Ember began to smile, but the small sign of mirth quickly vanished. “I had reason to choose my words with less care. I no longer have the luxury of flouting my father’s plans.”

“You’ll assent to him, then.” Alistair had trouble controlling the anger that boiled under his skin. “And marry as he commands.”

“What am I to do other than marry?” Ember cried, walking away from him. “I no longer fight with the Guard. I forsook my place in Conatus. The only advantage I have over Agnes is that no man’s child grows in my belly.”

“If you must marry, then marry me,” Alistair said hoarsely, reeling from his own outburst.

Ember went very still.

Blood roared in Alistair’s ears. What had he done other than give her another opportunity to crush his hopes? While she stood silently, her face hidden from him, Alistair ground his teeth.

“You are cruel to taunt me,” Ember finally whispered.

A wave of emotions crashed through Alistair. He grasped Ember’s shoulders, turning her to face him. “I say this truly.” Alistair cupped her chin in his hand. “Marry me.”

“After all that’s happened”—Ember’s voice shook—“everything I’ve done, you would still take me as your wife?”

“I have loved you since I was a boy.” He stroked her hair; its fiery shade had become raven in the low light. “I can hardly remember a day before I loved you.”
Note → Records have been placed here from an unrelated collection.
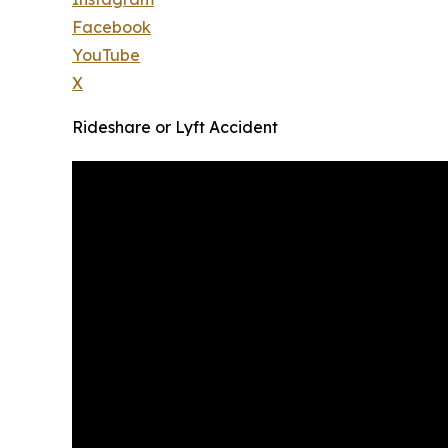
Facebook
YouTube
X
Rideshare or Lyft Accident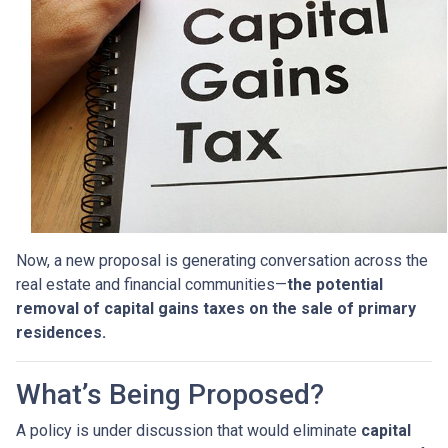
Now, a new proposal is generating conversation across the
real estate and financial communities—
the potential
removal of capital gains taxes on the sale of primary
residences.
What’s Being Proposed?
A policy is under discussion that would eliminate
capital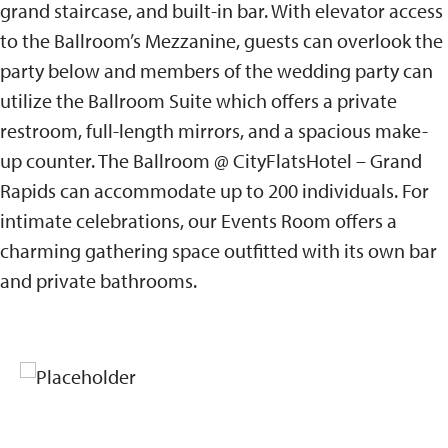
grand staircase, and built-in bar. With elevator access
to the Ballroom’s Mezzanine, guests can overlook the
party below and members of the wedding party can
utilize the Ballroom Suite which offers a private
restroom, full-length mirrors, and a spacious make-
up counter. The Ballroom @ CityFlatsHotel – Grand
Rapids can accommodate up to 200 individuals. For
intimate celebrations, our Events Room offers a
charming gathering space outfitted with its own bar
and private bathrooms.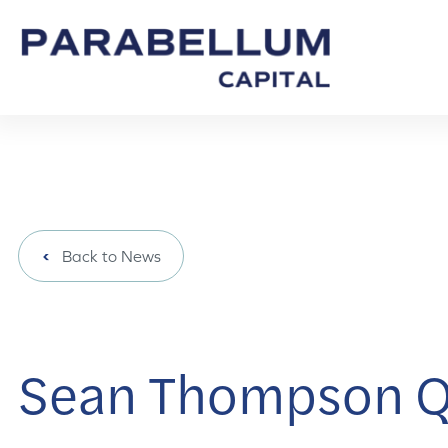
Back to News
Sean Thompson Q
Ember looked down. Tears caught in her lashes before trailing over her pale skin.

Bending to her, Alistair tasted the salt water on her cheeks. He brought his lips to hers, a gentle touch. Ember’s mouth opened, and he drank in her breath. Alistair kissed her slowly, waiting with each movement for Ember to respond. When she returned his embrace, Alistair struggled for control. He wanted to take her. All of her.

But he’d erred in that way before. Pushed her too soon. The wisest choice Alistair had made about Ember was letting her go. She couldn’t be ruled, at least not knowingly. When Alistair had acted as the aggressor, Ember had pushed him away, thinking him a tyrant. Now he was her champion, and she welcomed his kiss.